# Halogen under-cabinet puck lights - too HOT?



## Just Bill (Dec 21, 2008)

Halogens do run very hot. I would hope that the puck manufacturers took this into consideration and added some insulation. If not, don't install them. Do they have a UL sticker???


----------



## Bob Mariani (Dec 1, 2008)

Someone selected the wrong lights for the application. Use either Florescent or Xenon or LED lights for less heat.


----------



## Shamus (Apr 27, 2008)

Bob Mariani said:


> Someone selected the wrong lights for the application. Use either Florescent or Xenon or LED lights for less heat.


 
Ditto! 

That said I have seen a vented spacer used to allow air movement between the surface and the fixture. Personally I'd use something else.


----------



## Scuba_Dave (Jan 16, 2009)

Halogen lights are hot & will burn you in most cases if you touch the bulb. I had (2) 20w halogen & switched to 3 LED - a total of 4w & no heat. Better light too - brighter & more white/blue


----------



## vsheetz (Sep 28, 2008)

*answers*


Yes, the lights are UL rated
I would like to make them work if possible, as I don't have a return option
Maybe some type a heat shield - suggestions?
If I have to do a do-over, low voltage LED appear the way to go - all I have seen are pretty pricy, anybody have suggestions?
Thx!
Vince


----------



## Yoyizit (Jul 11, 2008)

Drilling holes in the cabinet floor will give you some convection cooling. 

I put a small flourescent ballast [2"x2"x1"] in series with my lights to reduce the possibility of eye damage due to UV and lengthen bulb lifetime. 
It happened to have just enough impedance to work.

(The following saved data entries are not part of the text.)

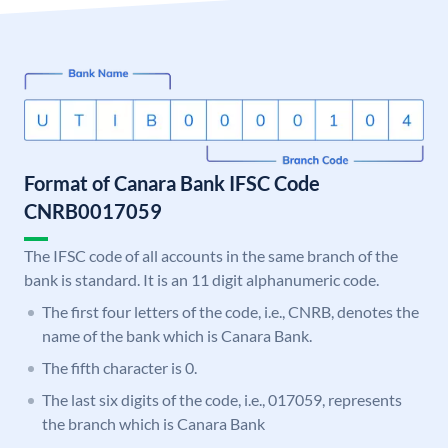
Format of Canara Bank IFSC Code
CNRB0017059
The IFSC code of all accounts in the same branch of the
bank is standard. It is an 11 digit alphanumeric code.
The first four letters of the code, i.e., CNRB, denotes the
name of the bank which is Canara Bank.
The fifth character is 0.
The last six digits of the code, i.e., 017059, represents
the branch which is Canara Bank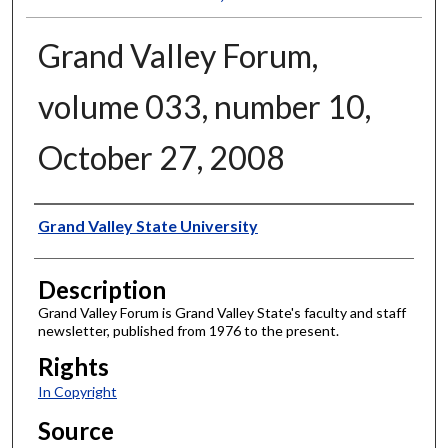
Grand Valley Forum,
volume 033, number 10,
October 27, 2008
Author
Grand Valley State University
Description
Grand Valley Forum is Grand Valley State's faculty and staff
newsletter, published from 1976 to the present.
Rights
In Copyright
Source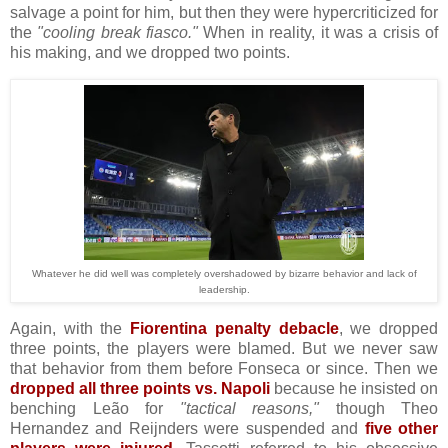
salvage a point for him, but then they were hypercriticized for
the
"cooling break fiasco."
When in reality, it was a crisis of
his making, and we dropped two points.
Whatever he did well was completely overshadowed by bizarre behavior and lack of
leadership.
Again, with the
Fiorentina penalty debacle
, we dropped
three points, the players were blamed. But we never saw
that behavior from them before Fonseca or since. Then we
dropped all three points vs. Napoli
because he insisted on
benching Leão for
"tactical reasons,"
though Theo
Hernandez and Reijnders were suspended and
five other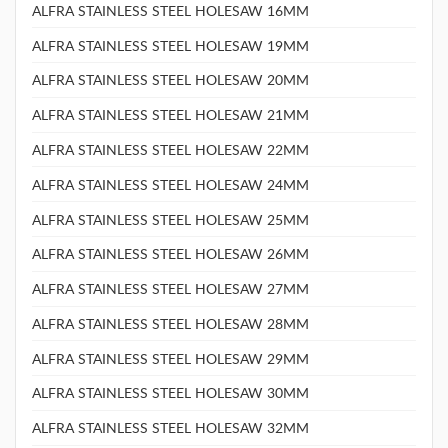
ALFRA STAINLESS STEEL HOLESAW 16MM
ALFRA STAINLESS STEEL HOLESAW 19MM
ALFRA STAINLESS STEEL HOLESAW 20MM
ALFRA STAINLESS STEEL HOLESAW 21MM
ALFRA STAINLESS STEEL HOLESAW 22MM
ALFRA STAINLESS STEEL HOLESAW 24MM
ALFRA STAINLESS STEEL HOLESAW 25MM
ALFRA STAINLESS STEEL HOLESAW 26MM
ALFRA STAINLESS STEEL HOLESAW 27MM
ALFRA STAINLESS STEEL HOLESAW 28MM
ALFRA STAINLESS STEEL HOLESAW 29MM
ALFRA STAINLESS STEEL HOLESAW 30MM
ALFRA STAINLESS STEEL HOLESAW 32MM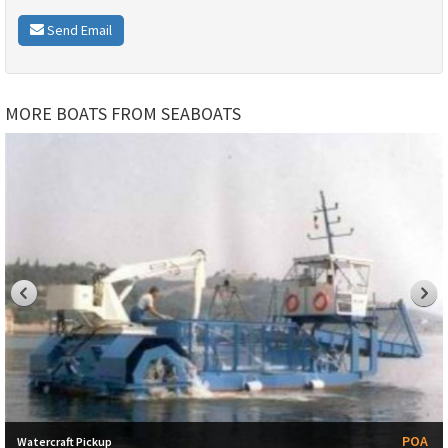
Send Email
MORE BOATS FROM SEABOATS
POA
Watercraft Pickup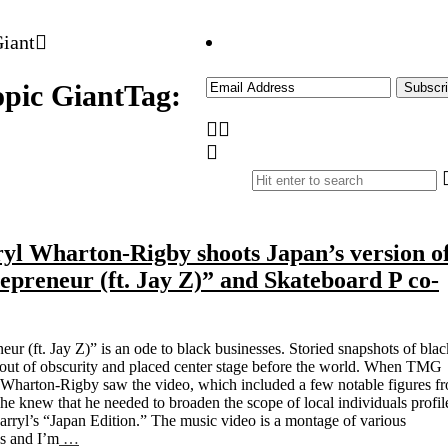
pic Giant
Tag:
l Wharton-Rigby shoots Japan’s version o
epreneur (ft. Jay Z)” and Skateboard P co-
neur (ft. Jay Z)” is an ode to black businesses. Storied snapshots of blac
 out of obscurity and placed center stage before the world. When TMG
l Wharton-Rigby saw the video, which included a few notable figures f
e knew that he needed to broaden the scope of local individuals profil
arryl’s “Japan Edition.” The music video is a montage of various
es and I’m
…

The trend seems to be having lamps of zero size but of infinite brightness; maybe using LEDs will get us away from this nonsense.


----------



## handyman78 (Dec 29, 2007)

A relative of mine almost had a fire with a 3-bulb halogen light fixture over a sink- the fixture was made by GE but I personally think halogen lighting fixtures should be installed with a significant space beneath them for air flow- not directly attached to the surface which this one was as the directions suggested.


----------



## Scuba_Dave (Jan 16, 2009)

I think I paid $27 for the 3 LED puck lights
Well worth it
I'll never install halogens agonm, way too hot


----------



## vsheetz (Sep 28, 2008)

*Hera responce*

I had a responce from Hera technical support. Being UL approved means the surface will be be exposed to over 90C temp - not enough to burn, but can cause discoloration on some cabinet finishes. An option is to place a metal plate between the light and the wood to disipate some of the heat.

I may try the metal plate, but as suggested LED would be the way to go.

Scuba_dave - do you remember where your LED pucks came from? 

Thanks all for the excellent help!
Vince


----------



## Scuba_Dave (Jan 16, 2009)

I bought mine at HD


----------



## theatretch85 (May 17, 2008)

They also have LED inserts now for the standard incandescent style bulb puck lights. It basically a printed circuit board with a bunch of surface mount LED's with the pin connector found on most bulbs and they plug into the existing pucks. This may be cheaper than replacing the entire system which it sounds like you want to avoid doing anyway. I saw them just the other day at Menards when I was pricing out my system, I don't recall how much they cost because I am looking at using the xenon bulbs which supposedly should run a lot cooler than halogen bulbs.


----------



## InPhase277 (Feb 9, 2008)

How about spacing them away from the cabinet with some stacked washers?


----------



## vsheetz (Sep 28, 2008)

*resolved*

I picked a few ~5”x7” precut pieces of metal flashing from the roofing department of Lowes (about 50 cents each) – put one under each light as a heat shield and to dissipate the heat – drastically reduced the heat transferred to the cabinet, and the metal does not get hot either.

If I had a do-over I would try LED lights, but this is a workable solution for my situation. The lights look great and provide just the right amount of illumination.

Thanks everyone!
Vince


----------



## jayp (Jun 1, 2008)

*shield*

I had a fried buy some of that heat shield fabric that people use for torch soldering. He used a razor and cut circles in it to insert between the light and the underside of the cabinets. Then he used the screw mount method for attaching them.


----------